Start of Study material

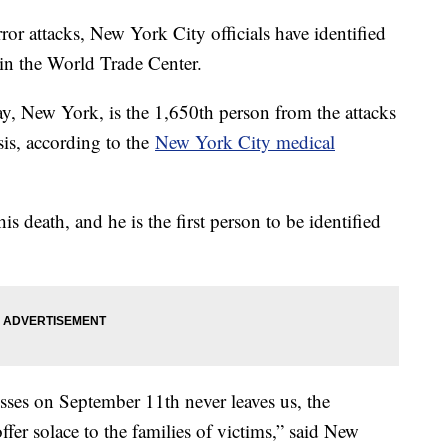
ror attacks, New York City officials have identified
 in the World Trade Center.
, New York, is the 1,650th person from the attacks
is, according to the
New York City medical
is death, and he is the first person to be identified
ses on September 11th never leaves us, the
offer solace to the families of victims,” said New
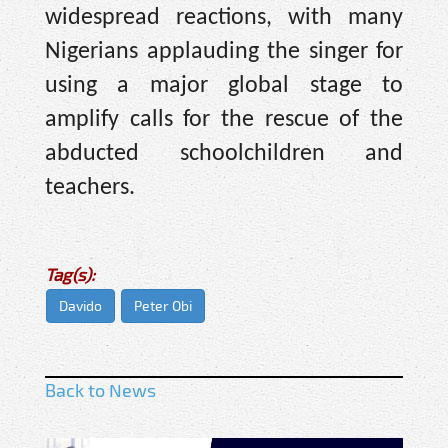
widespread reactions, with many
Nigerians applauding the singer for
using a major global stage to
amplify calls for the rescue of the
abducted schoolchildren and
teachers.
Tag(s):
Davido
Peter Obi
Back to News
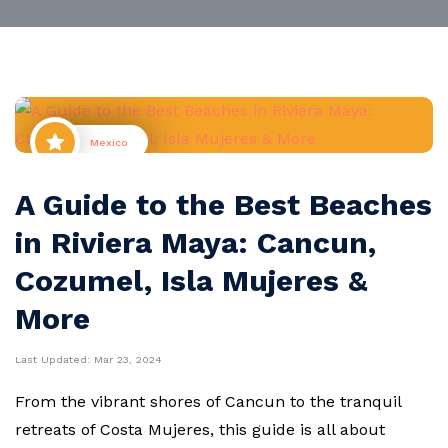
Mexico
A Guide to the Best Beaches
in Riviera Maya: Cancun,
Cozumel, Isla Mujeres &
More
Last Updated:
Mar 23, 2024
From the vibrant shores of Cancun to the tranquil
retreats of Costa Mujeres, this guide is all about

End of Study material

## [What the exercise asks]
Throughout the records above, find the lines in which the word "person" appears and return them.

## [Response to this exercise]
, New York, is the 1,650th person from the attacks
is death, and he is the first person to be identified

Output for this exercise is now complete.